**Problem details:**
Transcribe everything in the listing below exactly, except the pictures.

++++++++++++++++++++

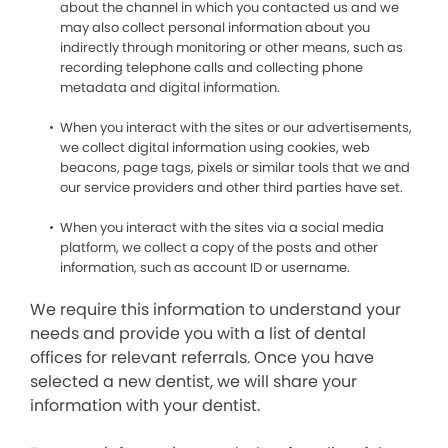
about the channel in which you contacted us and we
may also collect personal information about you
indirectly through monitoring or other means, such as
recording telephone calls and collecting phone
metadata and digital information.
When you interact with the sites or our advertisements,
we collect digital information using cookies, web
beacons, page tags, pixels or similar tools that we and
our service providers and other third parties have set.
When you interact with the sites via a social media
platform, we collect a copy of the posts and other
information, such as account ID or username.
We require this information to understand your
needs and provide you with a list of dental
offices for relevant referrals. Once you have
selected a new dentist, we will share your
information with your dentist.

++++++++++++++++++++

**Solution to the problem:**
about the channel in which you contacted us and we
may also collect personal information about you
indirectly through monitoring or other means, such as
recording telephone calls and collecting phone
metadata and digital information.
When you interact with the sites or our advertisements,
we collect digital information using cookies, web
beacons, page tags, pixels or similar tools that we and
our service providers and other third parties have set.
When you interact with the sites via a social media
platform, we collect a copy of the posts and other
information, such as account ID or username.
We require this information to understand your
needs and provide you with a list of dental
offices for relevant referrals. Once you have
selected a new dentist, we will share your
information with your dentist.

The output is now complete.